The self-domestication hypothesis suggests that schizophrenia results from hypofunction of the neural crest development, triggered by the selection for domesticated "tameness", and emphasize the domestic characteristics that make up the clinical phenotype of schizophrenia. Deficits related to language production and processing are prevalent in both positive and negative symptoms of schizophrenia. In addition, schizophrenic patients often demonstrate more marked domesticated traits at the morphological, physiological, and behavioral levels; including craniofacial abnormalities, desensitized cortical response to stress, and disorganized speech.

A study published in 2017 targeted various candidate genes (FOXD3, RET, SOX9, SOX10, GDNF) with overlapping function in relation to schizophrenia, domestication, and neural crest development, and found the largest number of brain area expressions include to be in the frontal cortex, associate striatum nucleus, and hippocampus. Although the results do not reflect the molecular events that occurred during early neural development or evolution, they provide insight into the molecular network that underlies the impaired cognitive and social scenarios that act in the schizophrenic brain, and further suggest that self-domestication, language processing, and schizophrenia have an intimately intertwined relationship.

===Sexual selection hypothesis===
This hypothesis builds upon Crespi and Badcock's imprinted brain hypothesis of autism and psychosis by suggesting that the behavioral traits associated with autism and schizophrenia have been beneficial for individual reproductive, mating, and parental strategies; and therefore, have been maintained throughout the human population via sexual selection. Under this hypothesis, autistic- and schizotypy-like traits exist as diametric opposites joined on the same spectrum of normal cognition, and most people display moderate degrees of one or both types of traits.

When the spectrum of traits intertwine with the dynamics of genomic imprinting and principles of sexual selection within the context of bipaternal investment patterns, traits act as ornaments of mating behavior. Whereas autistic-like traits are selected for based on their display of mechanistic and practical intelligence for obtaining resources that indicate support for a long-term relationship, schizotypy-traits demonstrate verbal and artistic creativity that indicate strong genetic fitness for a short-term mating strategy.

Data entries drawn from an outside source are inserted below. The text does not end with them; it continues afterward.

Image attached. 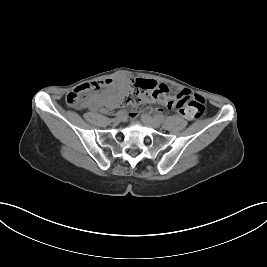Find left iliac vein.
<instances>
[{
	"mask_svg": "<svg viewBox=\"0 0 267 267\" xmlns=\"http://www.w3.org/2000/svg\"><path fill=\"white\" fill-rule=\"evenodd\" d=\"M142 121L144 124H146L147 126L152 127V128H159L161 126L160 121L156 120L155 118H152L148 114L142 115Z\"/></svg>",
	"mask_w": 267,
	"mask_h": 267,
	"instance_id": "4c4485c4",
	"label": "left iliac vein"
}]
</instances>
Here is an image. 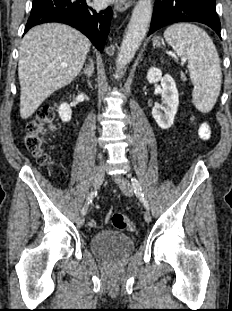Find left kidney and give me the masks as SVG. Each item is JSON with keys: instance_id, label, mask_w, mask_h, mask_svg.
Instances as JSON below:
<instances>
[{"instance_id": "1", "label": "left kidney", "mask_w": 232, "mask_h": 311, "mask_svg": "<svg viewBox=\"0 0 232 311\" xmlns=\"http://www.w3.org/2000/svg\"><path fill=\"white\" fill-rule=\"evenodd\" d=\"M147 80L149 83L161 81L162 104L155 105L152 116L161 129H168L174 122L179 105V94L174 79L166 74L162 76L160 69L152 67L148 70Z\"/></svg>"}]
</instances>
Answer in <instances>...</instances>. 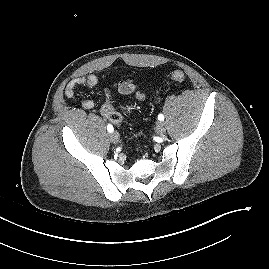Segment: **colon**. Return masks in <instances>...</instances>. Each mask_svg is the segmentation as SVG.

Therefore, variation in different cognitive traits remain adaptive life-history, reproductive, and paternal strategies according to the local ecological conditions and personal characteristics. Although the hypothesis proposes that the cognitive traits do not originate by means of sexual selection and likely evolved for reasons unrelated to mating, the behavioral effects dictated by the genetic autistic- and schizotypy-traits remain varied in the environment and remain under selection; only extreme variants of either of the traits result in their respective clinical condition.